• WORK TO BE COMPLETED:
Among the entries below, only the lines starting at the one with "timeframe. The output" and ending at the one with "When it comes", both included, are to be printed exactly.

• DATA FOR THIS EXERCISE:
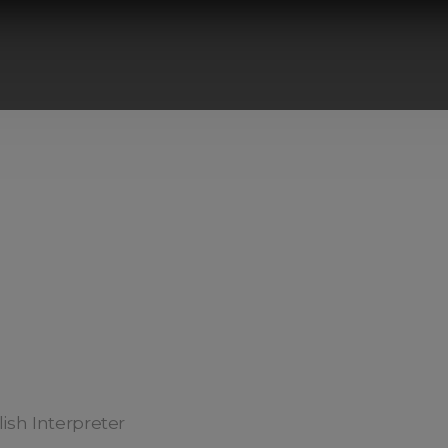
ish Interpreter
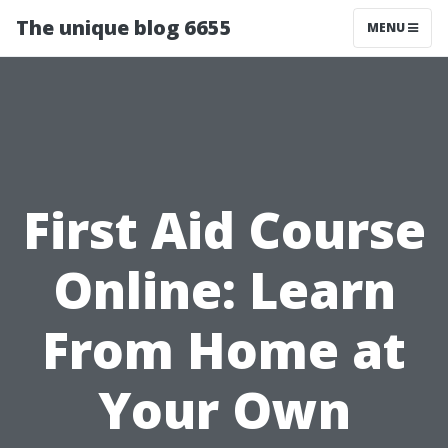
The unique blog 6655
MENU
First Aid Course
Online: Learn
From Home at
Your Own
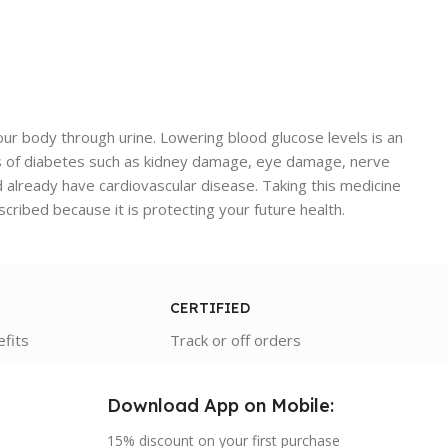
your body through urine. Lowering blood glucose levels is an
tions of diabetes such as kidney damage, eye damage, nerve
d already have cardiovascular disease. Taking this medicine
escribed because it is protecting your future health.
CERTIFIED
efits
Track or off orders
Download App on Mobile:
15% discount on your first purchase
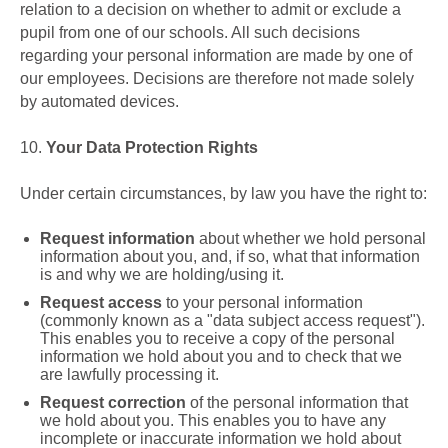
relation to a decision on whether to admit or exclude a
pupil from one of our schools. All such decisions
regarding your personal information are made by one of
our employees. Decisions are therefore not made solely
by automated devices.
10.
Your Data Protection Rights
Under certain circumstances, by law you have the right to:
Request information
about whether we hold personal
information about you, and, if so, what that information
is and why we are holding/using it.
Request access
to your personal information
(commonly known as a "data subject access request").
This enables you to receive a copy of the personal
information we hold about you and to check that we
are lawfully processing it.
Request correction
of the personal information that
we hold about you. This enables you to have any
incomplete or inaccurate information we hold about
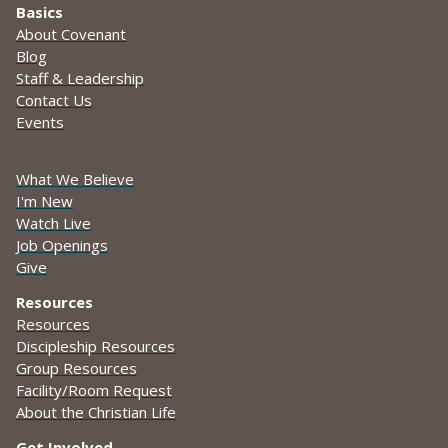
Basics
About Covenant
Blog
Staff & Leadership
Contact Us
Events
What We Believe
I'm New
Watch Live
Job Openings
Give
Resources
Resources
Discipleship Resources
Group Resources
Facility/Room Request
About the Christian Life
Get Involved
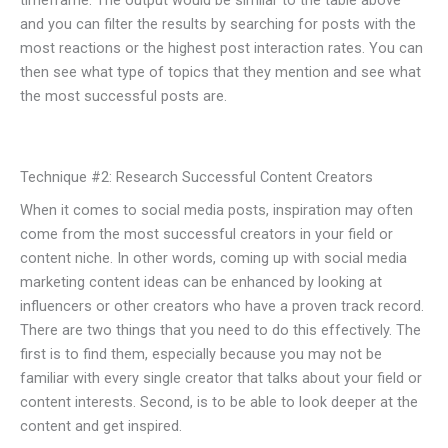
timeframe. The output would be similar to the table above
and you can filter the results by searching for posts with the
most reactions or the highest post interaction rates. You can
then see what type of topics that they mention and see what
the most successful posts are.
Technique #2: Research Successful Content Creators
When it comes to social media posts, inspiration may often
come from the most successful creators in your field or
content niche. In other words, coming up with social media
marketing content ideas can be enhanced by looking at
influencers or other creators who have a proven track record.
There are two things that you need to do this effectively. The
first is to find them, especially because you may not be
familiar with every single creator that talks about your field or
content interests. Second, is to be able to look deeper at the
content and get inspired.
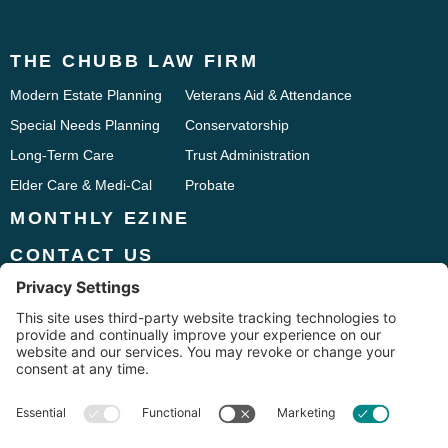
THE CHUBB LAW FIRM
Modern Estate Planning
Veterans Aid & Attendance
Special Needs Planning
Conservatorship
Long-Term Care
Trust Administration
Elder Care & Medi-Cal
Probate
MONTHLY EZINE
CONTACT US
Phone:
916.241.9661
1833 Iron Point Road, Suite 120
Folsom, CA 95630
Fax: 916.294.7275






• ANSWER SECTION:
timeframe. The output would be similar to the table above
and you can filter the results by searching for posts with the
most reactions or the highest post interaction rates. You can
then see what type of topics that they mention and see what
the most successful posts are.
Technique #2: Research Successful Content Creators
When it comes to social media posts, inspiration may often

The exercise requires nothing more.